首頁 顧誠明清史大全集(全六冊)

第二十七章 李定國迎永曆帝入雲南和孫可望的降清 第一節 孫可望的跋扈自雄和陰謀篡位

孫可望自從把永曆帝遷到安龍以後,朝廷大權已經完全被他掌握。所謂永曆朝廷不過是個虛有其名的空架子,僅靠一小批扈從文武官員勉強支撐門麵。軍國大事都由孫可望在貴陽裁決,然後在形式上通知永曆帝認可,日常事務則根本不關白朝廷。如史籍所記:“時可望假天子名號令中外,調兵催餉,皆不上聞。生殺與奪,任意恣肆。帝在安龍,一不與聞。”[1]南明管轄區內的相當一部分文官武將除了奉行永曆年號外,心目中隻有孫可望這位“國主”,皇帝被置之度外。1655年(永曆九年、順治十二年),明恢討左將軍白某(大概就是白文選)給孫可望的四件啟本被清軍繳獲,本中白某自稱臣,用了“啟國主禦前”“封進禦覽,以慰聖懷”之類的措辭[2]。1654年固原侯王尚禮在雲南雞足山金頂寺鑄造大銅香爐一座,爐上鐫刻的銘文雖然用了永曆八年的明朝正朔,卻一字不提當今皇上朱由榔,一味地吹捧孫可望:“固原侯弟子王尚禮,率男廣祿,原籍陝西西涼府固原衛群門所張城堡人氏。
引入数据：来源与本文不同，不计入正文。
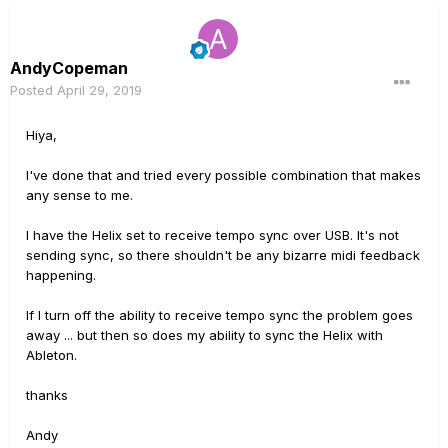
which selects tempo and also sends PC info to the Helix
(as well as to my Boss VE 500 voice processor). I then
use Helix buttons to send midi messages to Ableton to
AndyCopeman
start and stop clips for beats, backing etc. It all worked
Posted
April 29, 2019
perfectly until I did the firmware upgrade.
I hope someone can help me!
Hiya,
thanks
I've done that and tried every possible combination that makes
any sense to me.
Andy
I have the Helix set to receive tempo sync over USB. It's not
sending sync, so there shouldn't be any bizarre midi feedback
happening.
If I turn off the ability to receive tempo sync the problem goes
away ... but then so does my ability to sync the Helix with
Ableton.
thanks
Andy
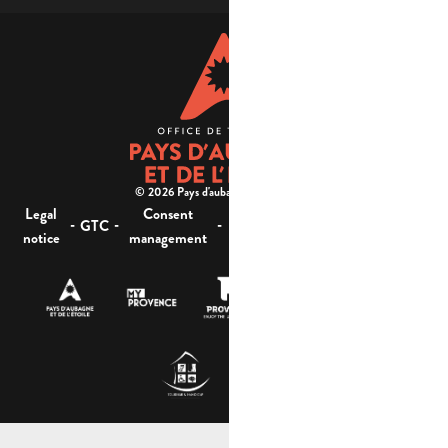
© 2026 Pays d'aubagne et de l'étoile -
Legal
Consent
Site
Website accessibility :
-
-
-
-
GTC
notice
management
map
not compliant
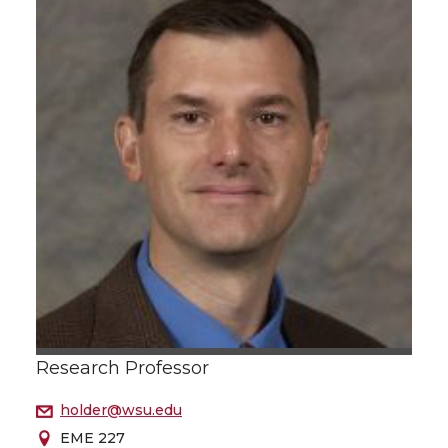
Research Professor
holder@wsu.edu
EME 227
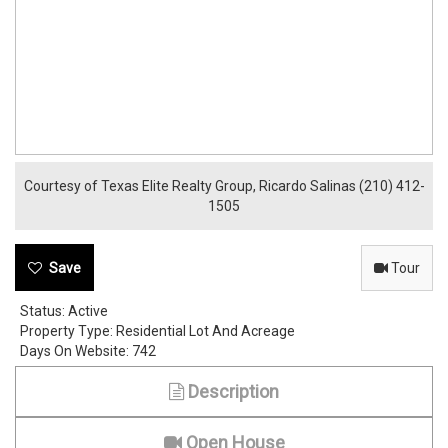
Courtesy of Texas Elite Realty Group, Ricardo Salinas (210) 412-
1505
Tour
Status:
Active
Property Type:
Residential Lot And Acreage
Days On Website:
742
Description
Open House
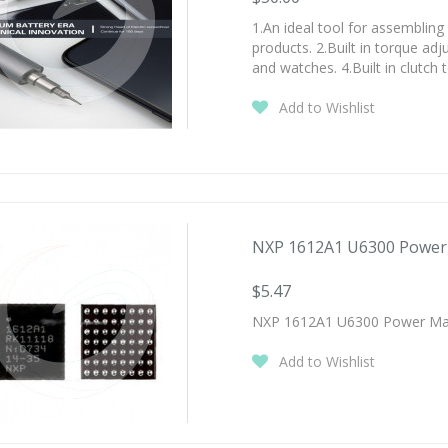
1.An ideal tool for assembling
products. 2.Built in torque ad
and watches. 4.Built in clutc
Add to Wishlist
NXP 1612A1 U6300 Power 
$5.47
NXP 1612A1 U6300 Power Mana
Add to Wishlist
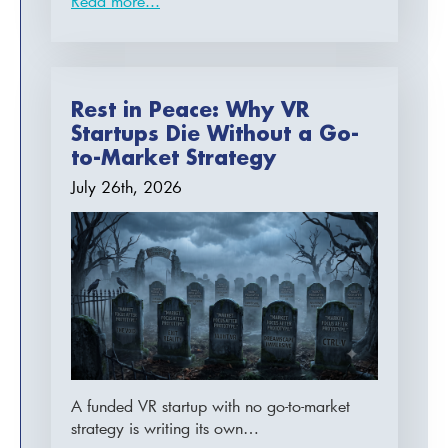
Read more...
Rest in Peace: Why VR
Startups Die Without a Go-
to-Market Strategy
July 26th, 2026
A funded VR startup with no go-to-market
strategy is writing its own…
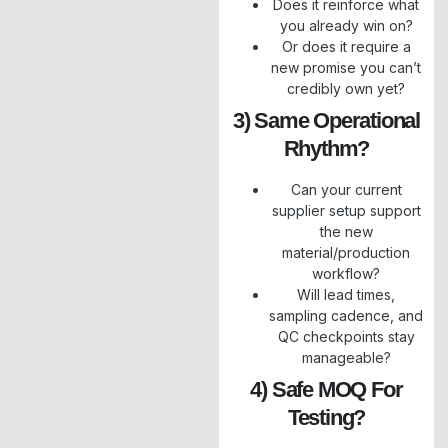
Does it reinforce what
you already win on?
Or does it require a
new promise you can’t
credibly own yet?
3) Same Operational
Rhythm?
Can your current
supplier setup support
the new
material/production
workflow?
Will lead times,
sampling cadence, and
QC checkpoints stay
manageable?
4) Safe MOQ For
Testing?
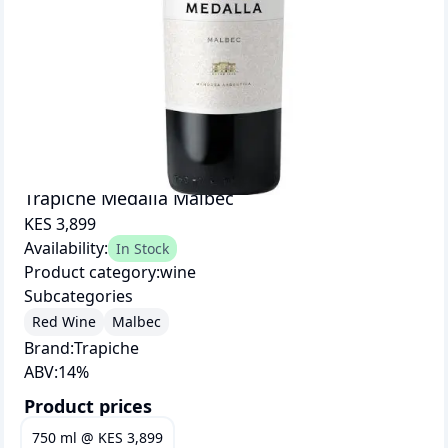
Trapiche Medalla Malbec
KES 3,899
Availability:
In Stock
Product category:
wine
Subcategories
Red Wine
Malbec
Brand:
Trapiche
ABV:
14
%
Product prices
750 ml
@
KES 3,899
自丁亥歲躬隨國主臨滇,發心欽崇三寶,修嚴各山寺院。……仰賴佛光普照,上祈國主聖壽無疆,皇圖鞏固。……”[3]這類原始文件說明孫可望已經放任或指使親信部將擁戴自己登上皇帝的寶座了。他身邊的一批文職官員也巧加迎合,乘機勸進。如兵部尚書任僎借天命倡言“明運已終,事不可為矣”,主張由永曆帝禪位給孫可望[4];編修方於宣則為可望“定天子鹵簿,定朝儀。言帝星明於井度,上書勸進”[5]。早在朱由榔被迎至安龍的時候,孫可望曾經一度準備去安龍陛見。任僎卻說:“國主欲進安龍,二龍豈便相見?”[6]於是,孫可望連這個起碼的禮節也沒有舉行[7]。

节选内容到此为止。